Bug #101948 heartbeat is not compatible with local info
Submitted: 10 Dec 2020 8:00 Modified: 31 Dec 2020 12:08
Reporter: Yan Huang (OCA) Email Updates:
Status: Verified Impact on me:
None 
Category:MySQL Server: Replication Severity:S3 (Non-critical)
Version:5.7.29, 5.7.32 OS:Any
Assigned to: CPU Architecture:Any

[10 Dec 2020 8:00] Yan Huang
Description:
There is a next_position field in binlog event header, which is 4 bytes int. 

If the binlog is larger than 4G, the next_position will overflow.

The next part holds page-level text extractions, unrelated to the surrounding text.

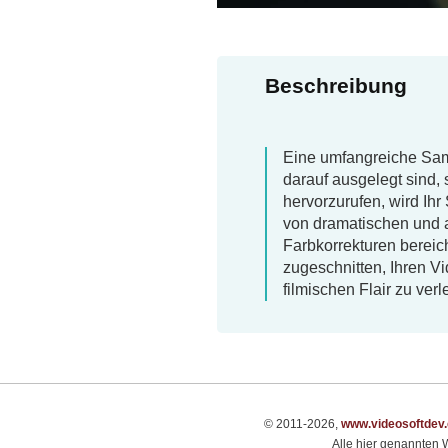
Beschreibung
Eine umfangreiche Sam
darauf ausgelegt sind,
hervorzurufen, wird Ihr 
von dramatischen und
Farbkorrekturen bereic
zugeschnitten, Ihren V
filmischen Flair zu verl
© 2011-2026,
www.videosoftdev
Alle hier genannten W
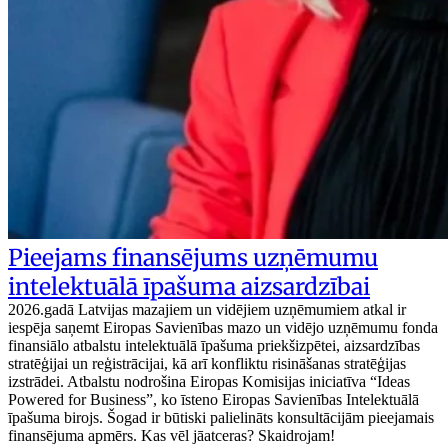
Pieejams finansējums uzņēmumu
intelektuālā īpašuma aizsardzībai
2026.gadā Latvijas mazajiem un vidējiem uzņēmumiem atkal ir
iespēja saņemt Eiropas Savienības mazo un vidējo uzņēmumu fonda
finansiālo atbalstu intelektuālā īpašuma priekšizpētei, aizsardzības
stratēģijai un reģistrācijai, kā arī konfliktu risināšanas stratēģijas
izstrādei. Atbalstu nodrošina Eiropas Komisijas iniciatīva “Ideas
Powered for Business”, ko īsteno Eiropas Savienības Intelektuālā
īpašuma birojs. Šogad ir būtiski palielināts konsultācijām pieejamais
finansējuma apmērs. Kas vēl jāatceras? Skaidrojam!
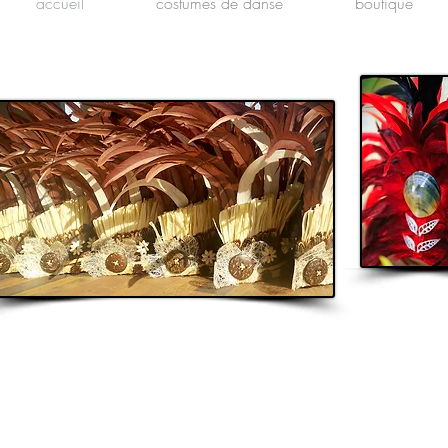
accueil
costumes de danse
boutique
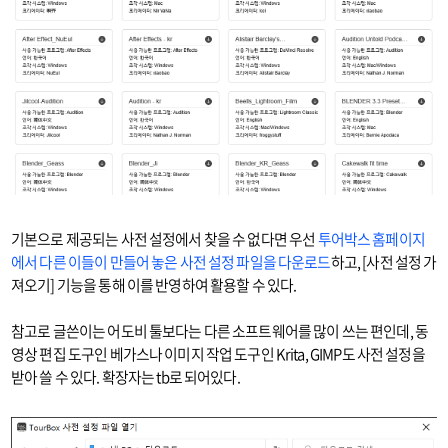
기본으로 제공되는 사전 설정에서 찾을 수 없다면 우선
투어박스 홈페이지
에서 다른 이들이 만들어 놓은 사전 설정 파일을 다운로드
하고, [사전 설정 가
져오기] 기능을 통해 이를 반영하여 활용할 수 있다.
참고로 글쓴이는 어도비 툴보다는 다른 소프트웨어를 많이 쓰는 편인데, 동
영상 편집 도구인 베가스나 이미지 작업 도구인 Krita, GIMP도 사전 설정을
받아 쓸 수 있다. 확장자는 tb로 되어있다.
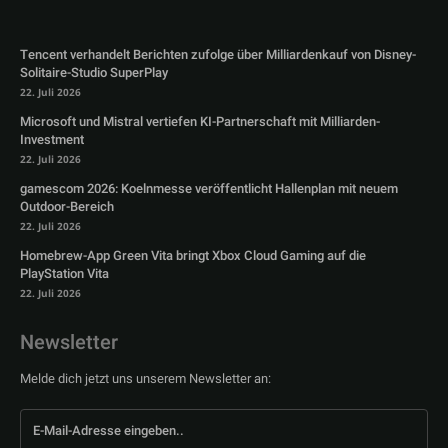
Tencent verhandelt Berichten zufolge über Milliardenkauf von Disney-
Solitaire-Studio SuperPlay
22. Juli 2026
Microsoft und Mistral vertiefen KI-Partnerschaft mit Milliarden-
Investment
22. Juli 2026
gamescom 2026: Koelnmesse veröffentlicht Hallenplan mit neuem
Outdoor-Bereich
22. Juli 2026
Homebrew-App Green Vita bringt Xbox Cloud Gaming auf die
PlayStation Vita
22. Juli 2026
Newsletter
Melde dich jetzt uns unserem Newsletter an:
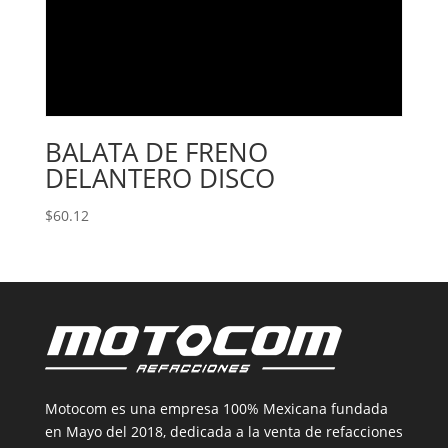
BALATA DE FRENO
DELANTERO DISCO
$
60.12
Motocom es una empresa 100% Mexicana fundada
en Mayo del 2018, dedicada a la venta de refacciones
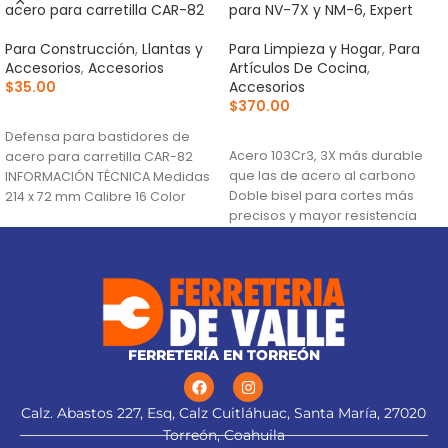
acero para carretilla CAR-82
para NV-7X y NM-6, Expert
Para Construcción
,
Llantas y
Para Limpieza y Hogar
,
Para
Accesorios
,
Accesorios
Artículos De Cocina
,
$
35.00
Accesorios
$
370.00
AÑADIR AL CARRITO
AÑADIR AL CARRITO
Defensa para bastidores de
Acero 103Cr3, 3X más durable
acero para carretilla CAR-82
que las de acero al carbono
INFORMACIÓN TÉCNICA Medidas
Doble bisel para cortes más
214 x 72 mm Calibre 16 Color
precisos y mayor resistencia
Negro País
Para navajas NV-7X, NM-6, NM-
6P, NM-6S y NV-6X
FERRETERÍA EN TORREÓN
Calz. Abastos 227, Esq, Calz Cuitláhuac, Santa María, 27020
Torreón, Coahuila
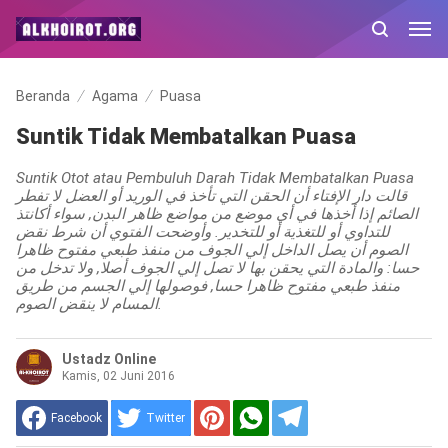
Beranda
Agama
Puasa
Suntik Tidak Membatalkan Puasa
Suntik Otot atau Pembuluh Darah Tidak Membatalkan Puasa
قالت دار الإفتاء أن الحقن التي تأخذ في الوريد أو العضل لا تفطر
الصائم إذا أخذها في أي موضع من مواضع ظاهر البدن‏,‏ سواء أكانتذ
للتداوي أو للتغذية أو للتخدير‏.‏ وأوضحت الفتوي أن شرط نقض
الصوم أن يصل الداخل إلي الجوف من منفذ طبعي مفتوح ظاهرا
حسا: والمادة التي يحقن بها لا تصل إلي الجوف أصلا, ولا تدخل من
منفذ طبعي مفتوح ظاهرا حسا, فوصولها إلي الجسم من طريق
المسام لا ينقض الصوم.
Ustadz Online
Kamis, 02 Juni 2016
Facebook
Twitter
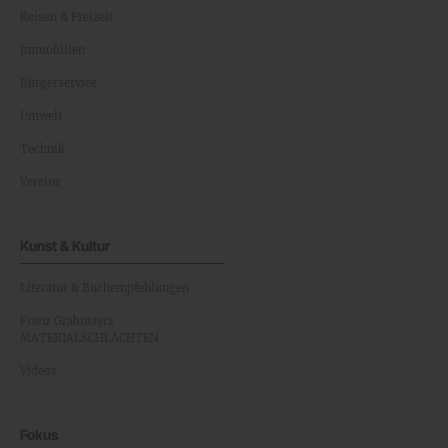
Reisen & Freizeit
Immobilien
Bürgerservice
Umwelt
Technik
Vereine
Kunst & Kultur
Literatur & Buchempfehlungen
Franz Grabmayrs
MATERIALSCHLACHTEN
Videos
Fokus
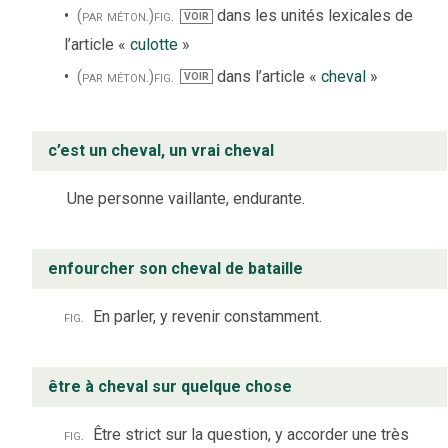
(par méton.)
fig.
dans les unités lexicales de
VOIR
l’article «
culotte
»
(par méton.)
fig.
dans l’article «
cheval
»
VOIR
c’est un cheval, un vrai cheval
Une personne vaillante, endurante.
enfourcher son cheval de bataille
fig.
En parler, y revenir constamment.
être à cheval sur quelque chose
fig.
Être strict sur la question, y accorder une très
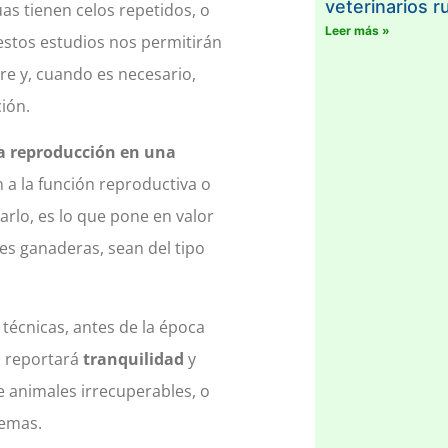
veterinarios r
as tienen celos repetidos, o
Leer más »
estos estudios nos permitirán
e y, cuando es necesario,
ión.
la reproducción en una
 a la función reproductiva o
rlo, es lo que pone en valor
es ganaderas, sean del tipo
técnicas, antes de la época
s reportará
tranquilidad
y
e animales irrecuperables, o
lemas.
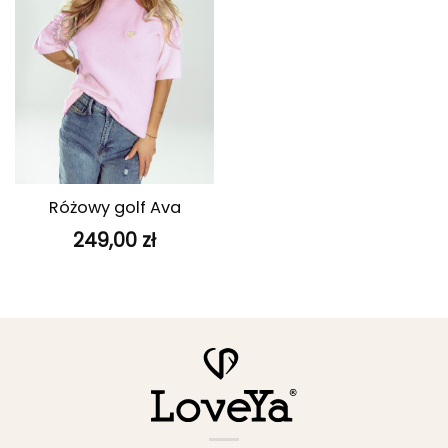
Różowy golf Ava
249,00
zł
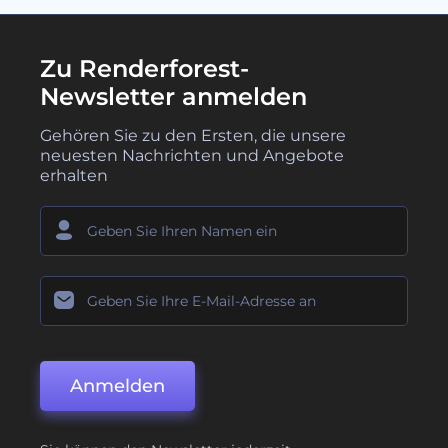
Zu Renderforest-
Newsletter anmelden
Gehören Sie zu den Ersten, die unsere
neuesten Nachrichten und Angebote
erhalten
Anmelden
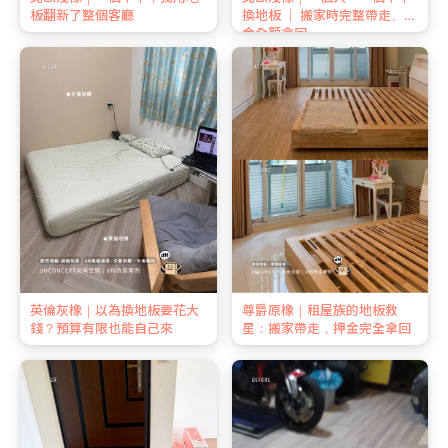
板翻新了整個客廳
換地板 ｜ 搬家時完整帶走、押
金全額拿回
英倫灰橡｜以為換地板要花大
尊爵原橡｜租屋族的地板救
錢？預算有限也能自己來
星：搬家帶走，押金完全拿回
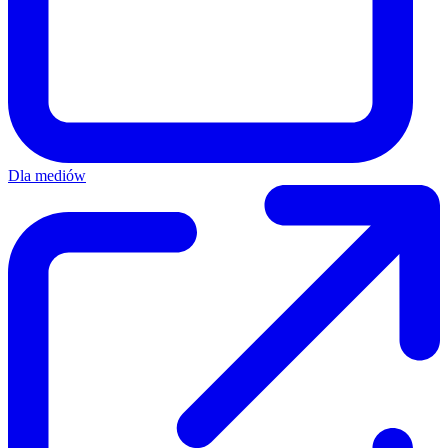
Dla mediów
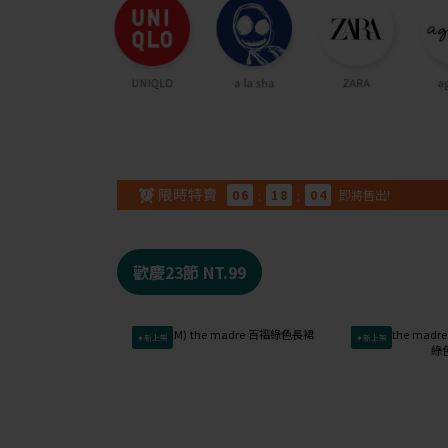
0
6
:
1
8
:
0
3
即將售出!
歡慶23節 NT.99
✦新上架
✦新上架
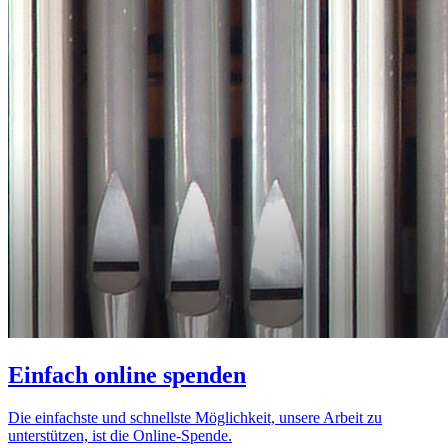
Einfach online spenden
Die einfachste und schnellste Möglichkeit, unsere Arbeit zu
unterstützen, ist die Online-Spende.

Replication heartbeat will report error "heartbeat is not compatible with local info" when it find the next_position is smaller than current log position.

How to repeat:
1. On master, prepare two large transactions (whose binlog size > 4G), and commit the two at the same time (make sure the large transactions are in the same binlog) 
2. If the first transaction GTID is A:4, and second is A:5, run following commands on slave:

- stop slave; reset slave;
- reset master;
- set global gtid_purged = "A:1-4"
- change master to MASTER_HEARTBEAT_PERIOD = 0.01;
- change master to MASTER_AUTO_POSITION = 1;
- start slave io_thread;

It will make slave start replication from the position after the first large transaction, whose position is larger than 4G. Master will send a Heartbeat on that position, which will cause slave IO thread error.

Suggested fix:
add a next_position_high field in extra_headers of v4 event header, put the high bits in the field.
[31 Dec 2020 12:08] MySQL Verification Team
Hello Yan Huang,

Thank you for the report and feedback.
Verified as described on 5.7.32 build.

Thanks,
Umesh
[31 Dec 2020 12:11] MySQL Verification Team
Related - Bug #101955